## Exercise aim:
The listing below should be printed in full and exactly, apart from its images.

## Source material:
= = =

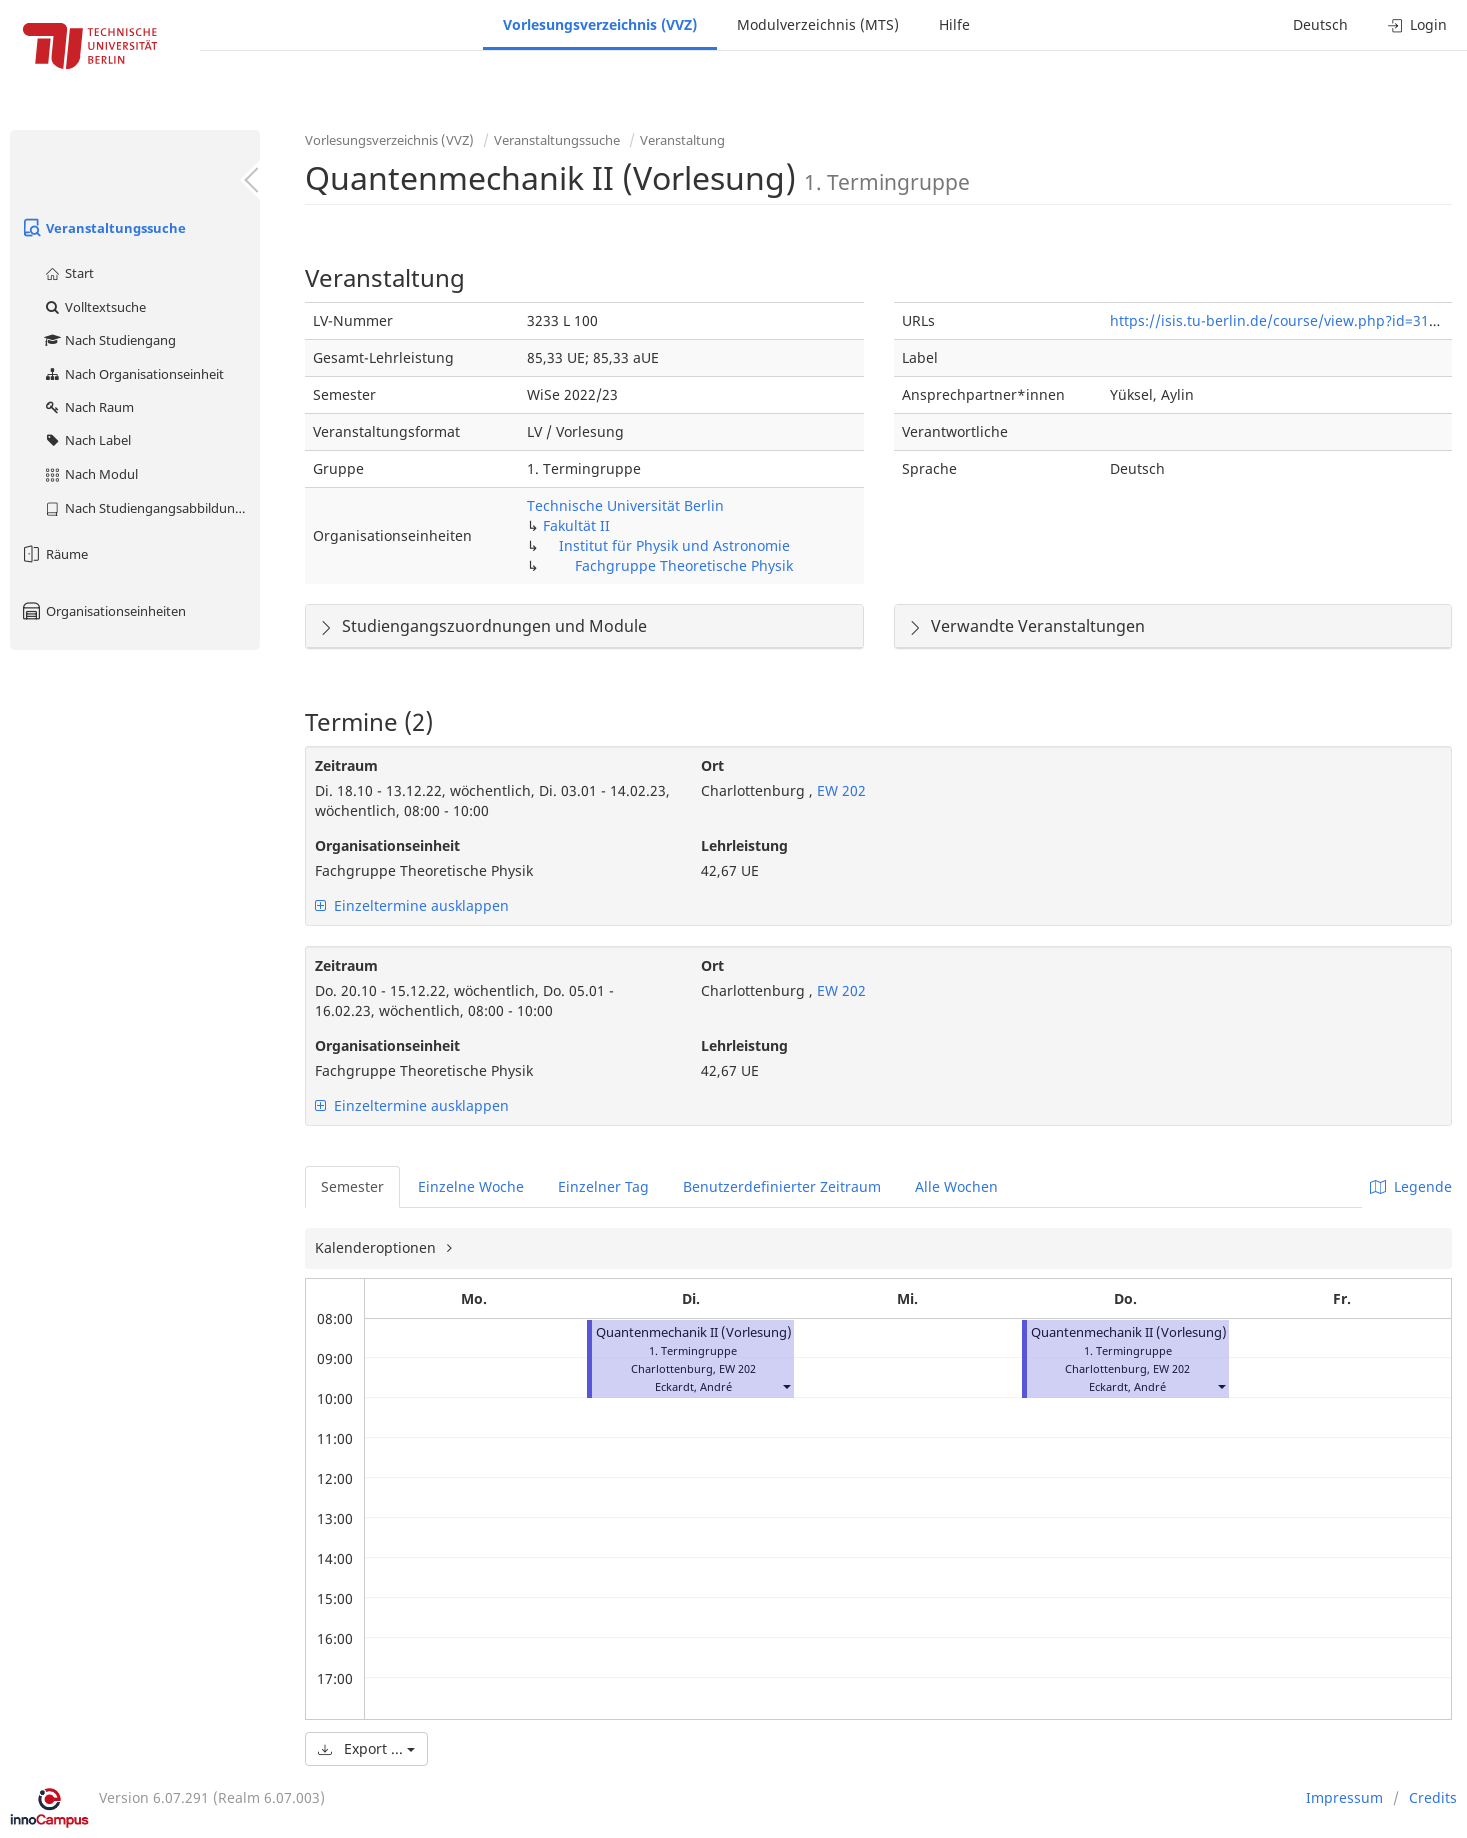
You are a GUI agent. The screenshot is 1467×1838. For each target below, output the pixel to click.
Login (1417, 24)
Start (68, 273)
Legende (1411, 1186)
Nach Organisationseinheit (133, 374)
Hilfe (954, 24)
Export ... (366, 1748)
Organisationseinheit (387, 845)
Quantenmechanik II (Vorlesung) (694, 1332)
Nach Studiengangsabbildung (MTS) (151, 508)
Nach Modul (90, 474)
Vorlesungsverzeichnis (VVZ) (600, 24)
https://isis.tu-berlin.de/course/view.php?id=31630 (1281, 320)
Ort (712, 765)
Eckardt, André (693, 1386)
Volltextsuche (94, 307)
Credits (1433, 1797)
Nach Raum (88, 407)
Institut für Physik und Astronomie (674, 545)
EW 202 (839, 790)
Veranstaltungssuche (103, 228)
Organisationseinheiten (103, 611)
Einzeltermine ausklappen (412, 905)
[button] (786, 1386)
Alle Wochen (956, 1186)
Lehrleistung (744, 845)
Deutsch (1320, 24)
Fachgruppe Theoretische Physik (684, 565)
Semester (352, 1186)
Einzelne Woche (471, 1186)
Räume (54, 554)
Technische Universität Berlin (625, 505)
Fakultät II (576, 525)
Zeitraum (346, 765)
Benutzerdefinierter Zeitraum (782, 1186)
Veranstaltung (682, 140)
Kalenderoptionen (377, 1247)
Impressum (1344, 1797)
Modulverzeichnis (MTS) (818, 24)
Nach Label (87, 440)
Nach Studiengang (109, 340)
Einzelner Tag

= = =

## Answer space:
You are a GUI agent. The screenshot is 1467×1838. For each target below, output the pixel to click.
Login (1417, 24)
Start (68, 273)
Legende (1411, 1186)
Nach Organisationseinheit (133, 374)
Hilfe (954, 24)
Export ... (366, 1748)
Organisationseinheit (387, 845)
Quantenmechanik II (Vorlesung) (694, 1332)
Nach Studiengangsabbildung (MTS) (151, 508)
Nach Modul (90, 474)
Vorlesungsverzeichnis (VVZ) (600, 24)
https://isis.tu-berlin.de/course/view.php?id=31630 (1281, 320)
Ort (712, 765)
Eckardt, André (693, 1386)
Volltextsuche (94, 307)
Credits (1433, 1797)
Nach Raum (88, 407)
Institut für Physik und Astronomie (674, 545)
EW 202 (839, 790)
Veranstaltungssuche (103, 228)
Organisationseinheiten (103, 611)
Einzeltermine ausklappen (412, 905)
[button] (786, 1386)
Alle Wochen (956, 1186)
Lehrleistung (744, 845)
Deutsch (1320, 24)
Fachgruppe Theoretische Physik (684, 565)
Semester (352, 1186)
Einzelne Woche (471, 1186)
Räume (54, 554)
Technische Universität Berlin (625, 505)
Fakultät II (576, 525)
Zeitraum (346, 765)
Benutzerdefinierter Zeitraum (782, 1186)
Veranstaltung (682, 140)
Kalenderoptionen (377, 1247)
Impressum (1344, 1797)
Modulverzeichnis (MTS) (818, 24)
Nach Label (87, 440)
Nach Studiengang (109, 340)
Einzelner Tag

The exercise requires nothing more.